A tumor necrosis factor receptor 1-dependent conversation between central nervous system-specific T cells and the central nervous system is required for inflammatory infiltration of the spinal cord.

We examined the role of tumor necrosis factor receptor 1 (TNFR1) in inflammation initiated by the adoptive transfer of central nervous system (CNS)-specific Th1 cells in experimental autoimmune encephalomyelitis, a murine model of multiple sclerosis. This adoptive transfer paradigm eliminates the confounding effects of bacterial adjuvants in the analysis of inflammation. We found that although T cells could reach the meninges and perivascular space in the absence of TNFR1, recruitment of other inflammatory cells from the blood was dramatically reduced. The reduction in the recruitment of CD11b(hi) cells correlated with a dramatic reduction in the production of the chemokines CCL2 (MCP-1) and CXLC2 (MIP-2) in TNFR1-deficient hosts. Bone marrow chimera experiments demonstrated that TNF can be effectively supplied by either the hematopoietic system or the CNS, but the essential TNFR1-responsive cells reside in the CNS. Previous work has demonstrated that microglia produce CCL2, and here we demonstrate that astrocytes and endothelial cells produced CXCL2 in the early stages of inflammation. Therefore, productive inflammation results from a conversation, or mutually responding signals, between the initiating T cells and cells in the parenchyma of the spinal cord.

Defining antigen-dependent stages of T cell migration from the blood to the central nervous system parenchyma.

In experimental autoimmune encephalomyelitis (EAE), intravenous transfer of activated CD4(+) myelin-specific T cells is sufficient to induce disease. Transferred T cells access the CNS parenchyma by trafficking across the blood brain barrier (BBB) vascular endothelium into the perivascular space, and then across the glial limitans that is made up of astrocytes and microglia. Flow cytometry analysis of cells isolated from CNS tissue does not distinguish between T cell populations at the various stages of migration. In this study, we have used GK1.5 (anti-CD4) treatment along with immunohistochemistry to distinguish between populations of T cells that are associated with the vasculature, T cells that have migrated into the perivascular space, and T cells in the parenchyma. We have also re-evaluated antigen specificity requirements of T cells as they are recruited to the CNS parenchyma. Activated myelin-specific T cells are restricted to the CNS vasculature for at least 24 h post transfer. MHC class II expression on the recipient is required for cells to traffic across the CNS vascular endothelium.
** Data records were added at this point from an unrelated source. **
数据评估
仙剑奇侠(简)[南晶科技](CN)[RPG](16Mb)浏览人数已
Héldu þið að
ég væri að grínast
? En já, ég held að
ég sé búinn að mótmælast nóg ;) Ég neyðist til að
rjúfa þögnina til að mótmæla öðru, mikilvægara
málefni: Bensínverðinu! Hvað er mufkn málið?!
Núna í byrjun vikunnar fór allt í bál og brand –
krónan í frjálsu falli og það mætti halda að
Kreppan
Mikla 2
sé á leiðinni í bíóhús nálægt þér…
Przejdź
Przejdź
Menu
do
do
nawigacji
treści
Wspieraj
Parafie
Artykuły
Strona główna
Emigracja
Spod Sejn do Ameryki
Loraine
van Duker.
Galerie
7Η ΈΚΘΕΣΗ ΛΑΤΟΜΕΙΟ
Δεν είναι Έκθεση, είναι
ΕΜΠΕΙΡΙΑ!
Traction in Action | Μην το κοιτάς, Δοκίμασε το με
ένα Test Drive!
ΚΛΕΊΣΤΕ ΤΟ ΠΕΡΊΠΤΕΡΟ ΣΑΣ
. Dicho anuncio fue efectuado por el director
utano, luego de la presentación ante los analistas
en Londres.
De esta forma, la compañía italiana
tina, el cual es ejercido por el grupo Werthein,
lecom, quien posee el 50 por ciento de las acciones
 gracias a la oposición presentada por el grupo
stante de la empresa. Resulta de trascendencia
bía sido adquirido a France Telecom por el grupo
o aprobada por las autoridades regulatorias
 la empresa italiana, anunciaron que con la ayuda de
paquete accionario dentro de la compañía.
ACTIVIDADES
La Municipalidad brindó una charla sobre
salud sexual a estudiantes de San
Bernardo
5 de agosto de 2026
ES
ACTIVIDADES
Further, Con A-stimulated or non-CNS-specific (ovalbumin-specific) T cells fail to migrate into the perivascular space, and only enter the CNS parenchyma when co-transferred with myelin-specific T cells. Our results indicate that Th1 populations cannot accumulate in the perivascular (subarachnoid, Virchow-Robbins) space without a CNS antigen-specific signal.

TNFR1-dependent VCAM-1 expression by astrocytes exposes the CNS to destructive inflammation.

VCAM-1 is an adhesion molecule that is important to leukocyte movement across the blood-brain barrier and is involved in the formation of destructive CNS inflammatory lesions in experimental autoimmune encephalomyelitis (EAE) and multiple sclerosis (MS). We examined VCAM-1 expression in the CNS of animals with passively induced EAE and found abundant expression not only on the CNS endothelium but also on astrocytes. We show that tumor necrosis factor receptor-1 (TNFR1) signaling is required for VCAM-1 expression by astrocytes, not the vascular endothelium. In addition, we demonstrate that VCAM-1 expression by astrocytes is crucial for T cell entry into the CNS parenchyma and is required for manifestation of neurological disease.